■ Action item: Below is a set of entries. Print the line that contains "Actualité du combat culturel et métapolitique" and every later line word for word, through the final one.
******
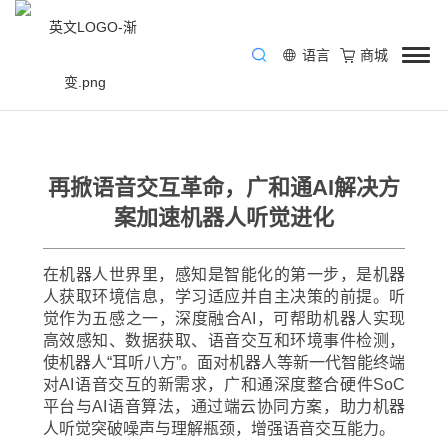
语言
商城
/
资讯中心
/
Blog
/
AI
/
再掀语音交互革命，广和通AI解决方案加
速机器人听觉进化
再掀语音交互革命，广和通AI解决方
案加速机器人听觉进化
在机器人世界里，感知是智能化的第一步，是机器
人获取环境信息，学习适应并自主决策的前提。听
觉作为五感之一，深度融合AI，可帮助机器人实现
高效感知、数据获取、语音交互和环境事件检测，
使机器人“耳听八方”。面对机器人等新一代智能终端
对AI语音交互的新需求，广和通深度整合硬件SoC
平台与AI语音算法，通过端云协同方案，助力机器
人听觉突破噪声与理解瓶颈，增强语音交互能力。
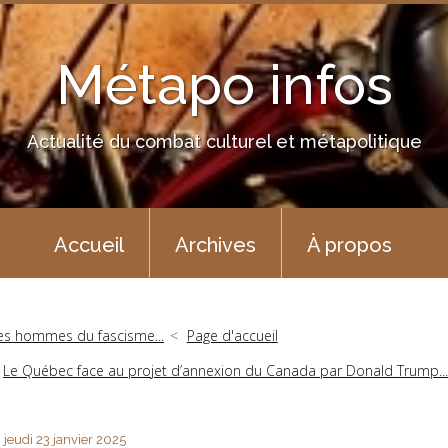
Métapo infos
Actualité du combat culturel et métapolitique
Accueil
Archives
À propos
es hommes du fascisme...
Page d'accueil
Le Québec face au projet d’annexion du Canada par Donald Trump..
jeudi 23
janvier 2025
******
■ Expected output:
Actualité du combat culturel et métapolitique
Accueil
Archives
À propos
es hommes du fascisme...
Page d'accueil
Le Québec face au projet d’annexion du Canada par Donald Trump..
jeudi 23
janvier 2025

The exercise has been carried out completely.